TASK STATEMENT -
Show all lines containing "Water" from the data below.

*** DATA FOR THIS EXERCISE Section Begins ***

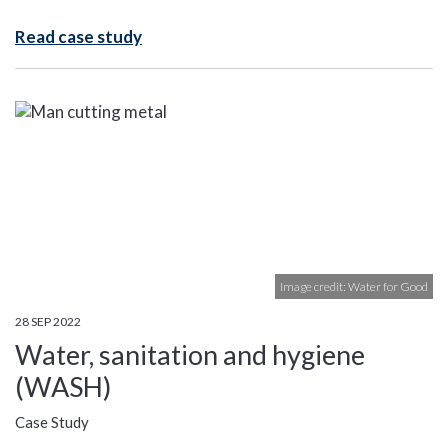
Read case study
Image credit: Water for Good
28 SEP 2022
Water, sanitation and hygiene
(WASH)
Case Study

*** DATA FOR THIS EXERCISE Section Ends ***
*** DATA FOR THIS EXERCISE Section Begins ***

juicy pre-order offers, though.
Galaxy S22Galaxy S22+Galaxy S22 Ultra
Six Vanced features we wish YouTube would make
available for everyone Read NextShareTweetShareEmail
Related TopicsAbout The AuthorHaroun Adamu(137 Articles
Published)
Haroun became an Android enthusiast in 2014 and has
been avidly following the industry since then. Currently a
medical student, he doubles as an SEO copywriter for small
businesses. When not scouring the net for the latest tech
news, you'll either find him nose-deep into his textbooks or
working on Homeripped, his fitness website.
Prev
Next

*** DATA FOR THIS EXERCISE Section Ends ***

FINISHED TASK -
Image credit: Water for Good
Water, sanitation and hygiene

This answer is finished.